B13 Heme metabolism Flashcards
what are the human proteins containing heme
- Mb and Hb - O2 binding function
- catalase - ROS scavenger
- NOS synthase - NO synthesis
- HO-1 (heme oxygenase) - heme degradation into billirubin
- cytochrome P450 - monooxidases for metabolic reactions containing heme cofactor
Heme functions (7)
- oxygen transport (Hb)
- oxygen storage (Mb)
- iron reservoir
- cytP450 cofactor for rections
- cellular resp and the electron shuttle of ETC
- cellular differentiation and proliferation
- signaltransduction heme - antioxidant response, circadian rhythms and microRNA processing (regulatory RNA)

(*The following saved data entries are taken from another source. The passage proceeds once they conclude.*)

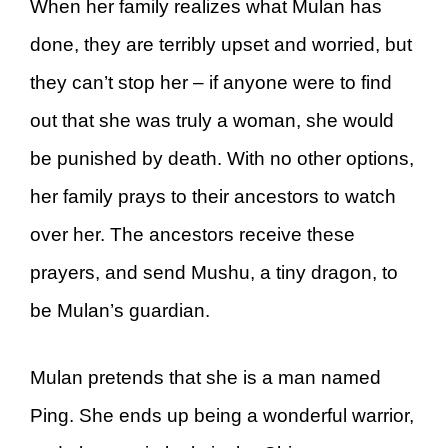
When her family realizes what Mulan has
done, they are terribly upset and worried, but
they can’t stop her – if anyone were to find
out that she was truly a woman, she would
be punished by death. With no other options,
her family prays to their ancestors to watch
over her. The ancestors receive these
prayers, and send Mushu, a tiny dragon, to
be Mulan’s guardian.
Mulan pretends that she is a man named
Ping. She ends up being a wonderful warrior,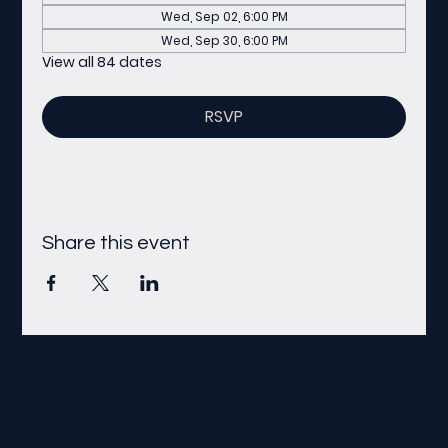
Wed, Sep 02, 6:00 PM
Wed, Sep 30, 6:00 PM
View all 84 dates
RSVP
Share this event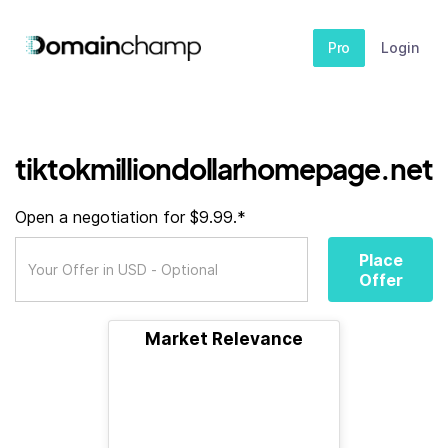
Pro
Login
tiktokmilliondollarhomepage.net
Open a negotiation for $9.99.*
Place
Offer
Market Relevance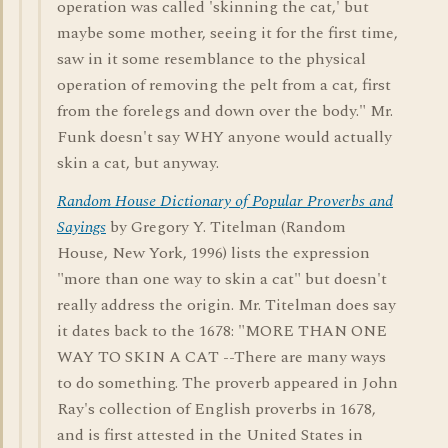
operation was called 'skinning the cat,' but
maybe some mother, seeing it for the first time,
saw in it some resemblance to the physical
operation of removing the pelt from a cat, first
from the forelegs and down over the body." Mr.
Funk doesn't say WHY anyone would actually
skin a cat, but anyway.
Random House Dictionary of Popular Proverbs and
Sayings
by Gregory Y. Titelman (Random
House, New York, 1996) lists the expression
"more than one way to skin a cat" but doesn't
really address the origin. Mr. Titelman does say
it dates back to the 1678: "MORE THAN ONE
WAY TO SKIN A CAT --There are many ways
to do something. The proverb appeared in John
Ray's collection of English proverbs in 1678,
and is first attested in the United States in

why is important for heme to be regulated
bcos it contains a Fe2+ which is cytotoxic –> hence needs to be safely transported and trafficked from the site of its synthesis (mitochondria) to hemoproteins in subcellular compartments
how is heme transported and trafficked
2 COMPLEXES FORMED THAT EITHER ALLOW OR DONT ALLOW HEME EXCHANGE WITH OTHER BIOMOLECULES:
- Exhange inert heme - heme is bound in a non-dissociable manner and is inaccessible by other factors –> in this case the release/mobilisation of heme can be triggered by changing protein-protein interactions
- Labile heme - kinetically accessible –> in this case labile heme is exhanged between buffering factors (by binding to GAPDH), downstream clients like transporters OR down a thermodynamic gradient
Describe the biosynthesis of heme
- 2 succinyl coA + 2 glycine = 1 pyrrole group (this happens 4 times bcos there are 4 pyrroles in heme)
!!! using the ALAS enzyme - this step is both irreversible AND rate limiting
!! different types of pyrroles can be made depending on position of double bond + H substitution - 4 pyrrole groups –> protoporphyrin 9 (for Hb/Mb)

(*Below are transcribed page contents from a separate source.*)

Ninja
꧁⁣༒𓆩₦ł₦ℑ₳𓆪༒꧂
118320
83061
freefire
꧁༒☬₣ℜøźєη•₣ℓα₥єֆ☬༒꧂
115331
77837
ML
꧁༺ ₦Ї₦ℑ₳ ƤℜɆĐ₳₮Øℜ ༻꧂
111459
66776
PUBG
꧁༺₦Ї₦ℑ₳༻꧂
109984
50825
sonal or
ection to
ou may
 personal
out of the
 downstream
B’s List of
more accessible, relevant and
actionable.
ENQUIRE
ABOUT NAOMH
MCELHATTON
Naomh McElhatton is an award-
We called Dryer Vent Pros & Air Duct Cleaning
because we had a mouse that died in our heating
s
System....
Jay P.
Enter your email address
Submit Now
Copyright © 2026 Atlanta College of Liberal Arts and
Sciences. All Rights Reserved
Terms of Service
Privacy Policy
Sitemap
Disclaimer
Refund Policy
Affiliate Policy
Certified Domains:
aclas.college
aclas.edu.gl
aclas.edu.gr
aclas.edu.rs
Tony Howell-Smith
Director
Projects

!! occurs through the reduction of carbon to form methine bridges + substitution of the extra groups for assymetry - Protoporphyrin 9 + Fe2+ = heme
(this happens over a series of 7 enzymatic reactions, the last one using ferrochelatase to insert ferrous iron into the protoporphyrin 9) - heme + polypeptide = Hb chain (either a or b)

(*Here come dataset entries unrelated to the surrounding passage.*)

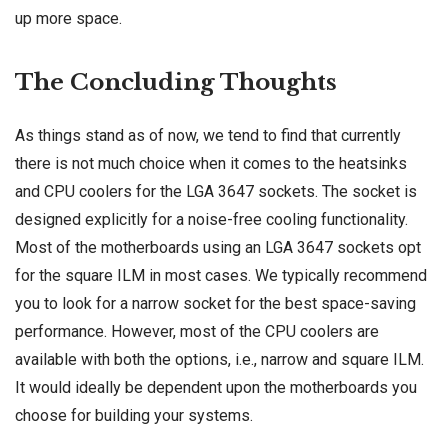
up more space.
The Concluding Thoughts
As things stand as of now, we tend to find that currently
there is not much choice when it comes to the heatsinks
and CPU coolers for the LGA 3647 sockets. The socket is
designed explicitly for a noise-free cooling functionality.
Most of the motherboards using an LGA 3647 sockets opt
for the square ILM in most cases. We typically recommend
you to look for a narrow socket for the best space-saving
performance. However, most of the CPU coolers are
available with both the options, i.e., narrow and square ILM.
It would ideally be dependent upon the motherboards you
choose for building your systems.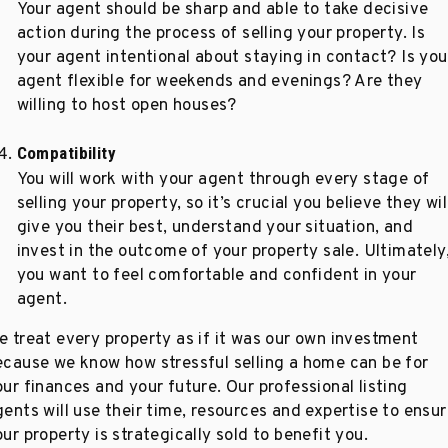
Your agent should be sharp and able to take decisive
action during the process of selling your property. Is
your agent intentional about staying in contact? Is you
agent flexible for weekends and evenings? Are they
willing to host open houses?
Compatibility
You will work with your agent through every stage of
selling your property, so it’s crucial you believe they wil
give you their best, understand your situation, and
invest in the outcome of your property sale. Ultimately
you want to feel comfortable and confident in your
agent.
e treat every property as if it was our own investment
ecause we know how stressful selling a home can be for
ur finances and your future. Our professional listing
gents will use their time, resources and expertise to ensu
ur property is strategically sold to benefit you.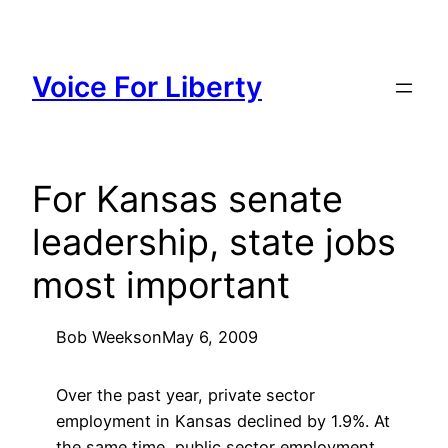
Skip
to
content
Voice For Liberty
For Kansas senate
leadership, state jobs
most important
Bob Weeks
on
May 6, 2009
Over the past year, private sector
employment in Kansas declined by 1.9%. At
the same time, public sector employment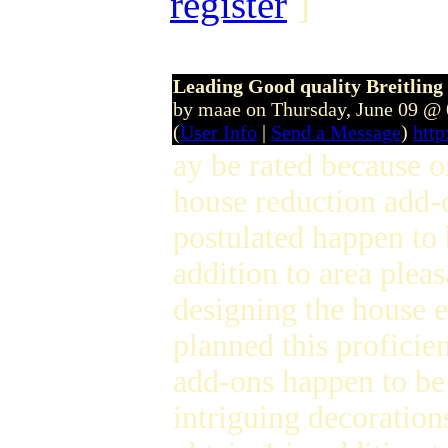
register
]
Leading Good quality Breitlin
by maae on Thursday, June 09 @
(
User Info
|
Send a Message
)
htt
ay be rated because o
house reduction add
postulated happen to 
addition to area plea
designing the house 
planned this profici
add-ons happen to be
intriguing decoration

- 2a + 2b chains = 1 molecule of HbA
!!! IN TOTAL: 8 ENZYMES ARE INVOLVED
Where does the heme biosynthesis occur?
MAIN TISSUES: bone marrow by erythrocytes, and liver by hepatocytes
LOCATION:
-initial reaction occurs in mitochondria IMS (to form 5-aminolevulinic acid [5-ALA])
-this is transported to the cytoplasm where the following 4 reactions occur
-the resulting molecule is moved back into the mitochondrial IMS for 1 reaction
-that molecule is transported to mitochondrial MATRIX for the final 2 reactions to make heme (through ferrochelatase as the final enzyme for Fe2+ insertion)
OVERALL: 8 enzymatic steps
What pathology results from a defect in heme synthesis?
PORPHYRIAS: defect in any of the 8 enzymes mediating the heme synthesis mechanism
:) VAMPIRE ILLNESS –> liver disorder with porphyrin buildup hence affecting skin and nervous sytem (skin rashes and production of colored porphyrins in urine)
what are the relevant isoforms of ALAS
ALAS1: ubiquitous expression
ALAS2: expressed in RBC precursor cells
!! both catalyse the first step of heme synthesis (irreversible and rate limiting) and both are controlled by Fe2+ binding elements to avoid overproduction of porphyrins (cytotoxic)
pathology arising from the defective catabolism and excretion of heme
3 TYPES OF JAUNDICE: causes a yellowish colour in the skin, mucous membranes and sclera + potentially a change in colour of urine and feces
hemolytic (higher UCB), hepatic (higher UCB and CB), obstructive (higher CB)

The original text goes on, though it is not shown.